The Potential Of Cinnamon (Cinnamomum Burmanni) Toothpaste as a Resistance To The Growth of the Streptococus Mutans Bacteria owth
Abstract
Introduction: A microorganism that plays an important role in dental caries is Streptococcus mutans. Dental caries can be prevented by brushing your teeth. The addition of antibacterial to toothpaste can reduce the number of caries-causing bacteria. Some anti-bacterial ingredients commonly added to toothpaste include fluorine, triclosan, and sodium monophosphate.
Purpose: In this study, researchers wanted to develop an alternative toothpaste with cinnamon extract as an antibacterial ingredient. This research was conducted to formulate toothpaste with various concentrations of cinnamon extract 5%, 7.5%, and 10% and to determine the optimal concentration that can inhibit the growth of Streptococcus mutants bacteria.

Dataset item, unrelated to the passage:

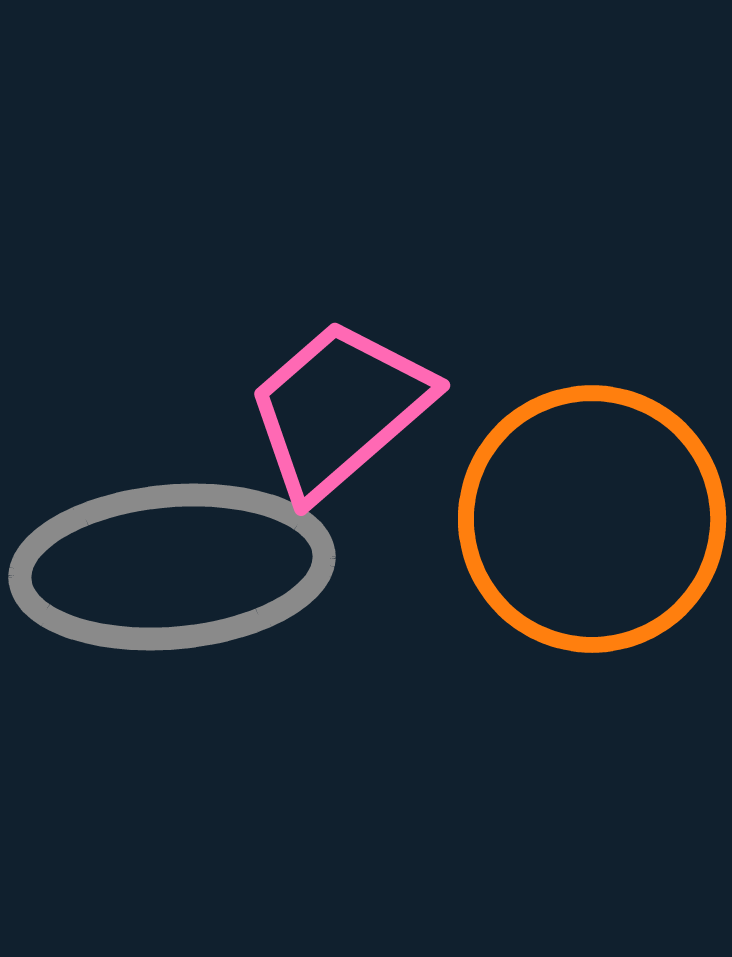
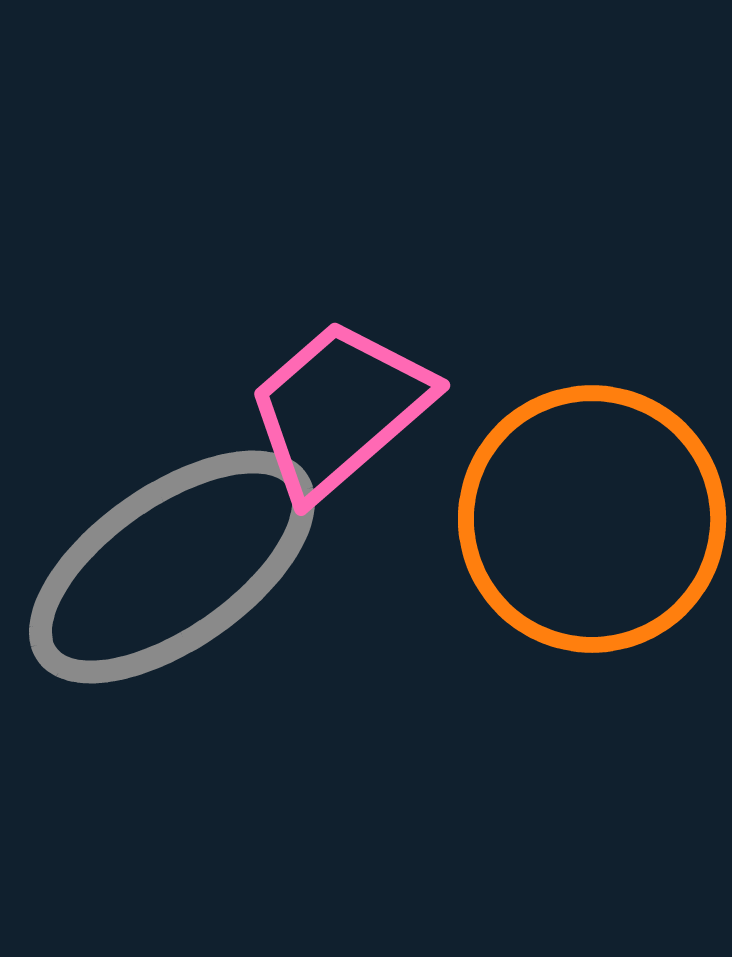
gray ellipse: rotated 30 degrees counterclockwise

Method: The type of research conducted is experimental laboratories with a research design post-test only control group design. The toothpaste formulation is made with the active ingredient cinnamon extract with a concentration of 5%, 7.5%, and 10%. Cinnamon toothpaste was then tested on agar media which already contained Streptococcus mutans cultures. In addition, there is siwak herbal toothpaste as a positive control. Bacterial inhibition was analyzed statistically using the method one-way anova at the 95% confidence level
Results: research shows that cinnamon extract toothpaste with a concentration of 5%, 7.5%, 10%, and control+ has an average resistance of 11.5mm, 12mm, 12.5mm and 13mm. The results of data analysis by testanova show that p<0.05. This shows that there are significant differences in the concentrations of the three cinnamon extracts. After obtaining the results One-Way Anova test significantly continued with the LSD test The results showed that there was no significant difference between the positive control and cinnamon toothpaste with a concentration of 10%, ρ=0.153. This shows that the inhibitory power of 10% cinnamon toothpaste is close to the positive control. This shows that the higher the concentration of cinnamon extract, the more antibacterial and bioactive content.